Linton’s Story – Kicking gender equality to the fore
2nd October 2018
Zambian karate-master, Linton, has always been passionate about helping young people. So, he jumped at the chance to train vulnerable young people in karate as part of Y Care International and YWCA Zambia’s Safe Spaces project in Lusaka, which has been funded by Comic Relief.
He says the project – now 9 months in – has yielded incredible transformations in the participants. ‘I can see that some kids break out: they were very shy and hidden. Karate really helps them build self-confidence. It helps them break out of that prison’; a journey of change that ‘[he] could relate to.’
The sensei sees gradual changes in addressing temper that some children are dealing with, ‘they learn a lot about how they relate to each other and me.’ Such transformations echo Linton’s own journey with karate. He reflects, ‘I have changed through karate. I used to have a nasty temper but now I have been able to develop patience, respect, self-discipline, focus, application of self.’
But the young people learning life-skills are not the only people benefiting from the project. Through his own participation, Linton has gained greater understanding of the threats faced by women and girls. He says, ‘I used to hear about Gender Based Violence but now I realise that I am working with people who have experienced GBV,’ and has become aware that just ‘an hour of my time with them could make a difference in their life’.

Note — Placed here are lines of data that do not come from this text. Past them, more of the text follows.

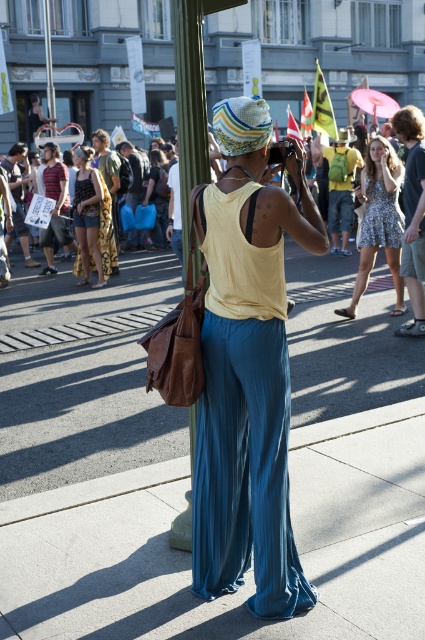 Does dusty blue dress at center have a larger size compared to matte black tank top at center?

Yes, dusty blue dress at center is bigger than matte black tank top at center.

Between point (388, 202) and point (81, 182), which one is positioned behind?

The point (81, 182) is more distant.

Locate an element on the screen. The image size is (425, 640). dusty blue dress at center is located at coordinates (379, 220).

Which is behind, point (221, 432) or point (365, 211)?

Point (365, 211)

Which is more to the right, blue pleated pants at center or dusty blue dress at center?

Positioned to the right is dusty blue dress at center.

The height and width of the screenshot is (640, 425). Describe the element at coordinates (244, 468) in the screenshot. I see `blue pleated pants at center` at that location.

The width and height of the screenshot is (425, 640). What are the coordinates of `blue pleated pants at center` in the screenshot? It's located at (244, 468).

Between blue fabric pants at center and blue pleated pants at center, which one appears on the right side from the viewer's perspective?

Positioned to the right is blue fabric pants at center.

Between point (311, 566) and point (269, 614), which one is positioned behind?

Point (311, 566)

The height and width of the screenshot is (640, 425). What do you see at coordinates (189, 465) in the screenshot? I see `blue fabric pants at center` at bounding box center [189, 465].

Where is `blue fabric pants at center`? The height and width of the screenshot is (640, 425). blue fabric pants at center is located at coordinates (189, 465). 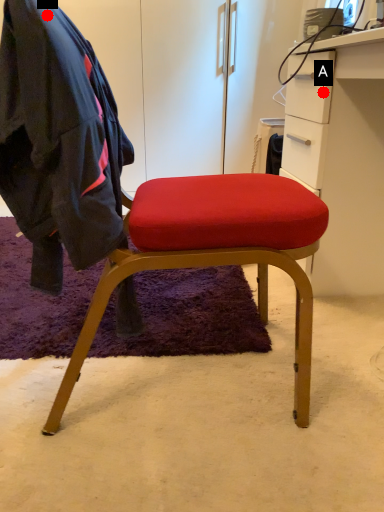 Question: Two points are circled on the image, labeled by A and B beside each circle. Which point is closer to the camera taking this photo?

Choices:
 (A) A is closer
 (B) B is closer

Answer: (B) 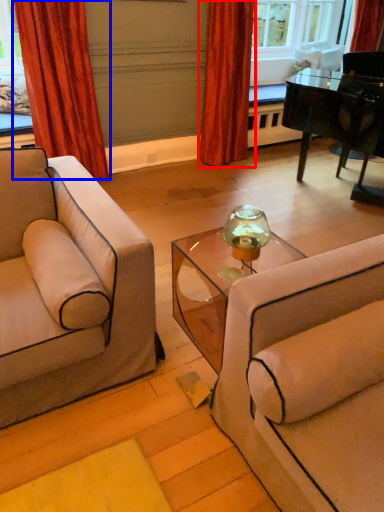 Question: Which object is closer to the camera taking this photo, curtain (highlighted by a red box) or curtain (highlighted by a blue box)?

Choices:
 (A) curtain
 (B) curtain

Answer: (B)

The karate-master laments ‘I had my own challenges in the past; and through teaching the children, I get reminded of those challenges and sometimes that is tough.’ But he adds that, ‘it feels good to be an “elder brother”’ which motivates him to set a good example.
Although he is an experienced coach, teaching a class full of beginners is new. He reflects that, ‘it reminds me of the principles of karate. For example, some kids learn slowly and it’s easy to get tempted into getting frustrated. However, it reminds me that I need to be patient.’ He understands, ‘that’s me many years ago’.
He implores his pupils to respect that ‘karate is a form of self-defence … only called for when the situation is serious,’ and understand that joining the classes ‘is an invite to benefit from karate’; it is a privilege that they have the chance to join.
For Linton, karate coach, the experience is really ‘lifechanging.’